To illustrate, in 2022, some market forecasts were expecting a market EV mix slightly above 30% in 2025, but the reality was below 20%. And some markets in Southern and Eastern Europe are in single digits.
At Hyundai, we expect EV demand in Europe to keep growing, but at a steadier pace than initially anticipated. And we believe that offering a full range of electrified powertrains is the best way to address this situation. By 2027, every Hyundai model in Europe will have an electrified version: from hybrid and plug-in hybrid to fully electric.
Hyundai has long been among the successful brands in the European market across different powertrains. Where do you currently see the main risks to maintaining this position – in regulation, market demand, or production costs in Europe? It is worth noting that Hyundai in the Czech Republic faced several production stoppages in 2025, primarily due to weaker demand.
The main risks are a combination of regulatory pressure and uneven market demand. Ambitious 2030 and 2035 targets, even with flexibility mechanisms, risk misalignment with actual EV adoption. Production costs, especially for advanced materials, batteries, supply chain logistics, energy prices and geopolitical tensions also play a role, though Hyundai’s local production and efficiency measures help mitigate these impacts.
At the same time, our sales performance shows the strong progress of our electrified powertrain strategy. In 2025, our xEV sales grew by 24%, while fully electric vehicles grew even faster at +48%. Our balanced multi-powertrain strategy continues to place us in a strong competitive position despite market volatility.

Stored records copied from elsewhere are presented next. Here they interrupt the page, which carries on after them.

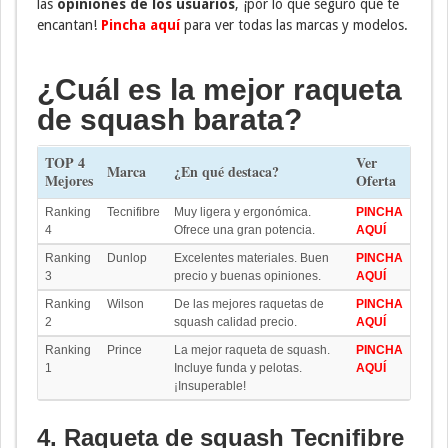
las
opiniones de los usuarios
, ¡por lo que seguro que te
encantan!
Pincha aquí
para ver todas las marcas y modelos.
¿Cuál es la mejor raqueta
de squash barata?
TOP 4
Ver
Marca
¿En qué destaca?
Mejores
Oferta
Ranking
Tecnifibre
Muy ligera y ergonómica.
PINCHA
4
Ofrece una gran potencia.
AQUÍ
Ranking
Dunlop
Excelentes materiales. Buen
PINCHA
3
precio y buenas opiniones.
AQUÍ
Ranking
Wilson
De las mejores raquetas de
PINCHA
2
squash calidad precio.
AQUÍ
Ranking
Prince
La mejor raqueta de squash.
PINCHA
1
Incluye funda y pelotas.
AQUÍ
¡Insuperable!
4. Raqueta de squash Tecnifibre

If you could formulate one general recommendation to European institutions for the next phase of the automotive transformation, what would you consider essential for Europe to remain a competitive manufacturing region?
Europe needs policies that are ambitious but practical. Technology neutrality and flexibility must remain central. That includes investing in charging and hydrogen infrastructure, supporting consumer adoption, and ensuring fair compliance mechanisms. We also need incentives for industry, not just penalties, to help accelerate the transition.
Europe must avoid protectionist approaches. Introducing EU preference for decarbonization technologies could, if not carefully designed, create market distortions that disadvantage companies like Hyundai, a longstanding and trusted contributor to Europe’s industrial ecosystem.
“Dialogue with all manufacturers with a significant European presence is essential for the transformation.”
We therefore encourage the Commission to include trade partners, such as like-minded countries like Korea, with which the EU has a Free-Trade Agreement, and Türkiye, with which the EU has a Customs Union. Local content obligations in public procurement or industrial policy could otherwise conflict with the spirit and provisions of existing FTAs, particularly those guaranteeing non‑discriminatory treatment of imported goods.
By combining clear rules with real support for the market, Europe can stay a competitive manufacturing hub, protect jobs, and attract continued investment in innovation.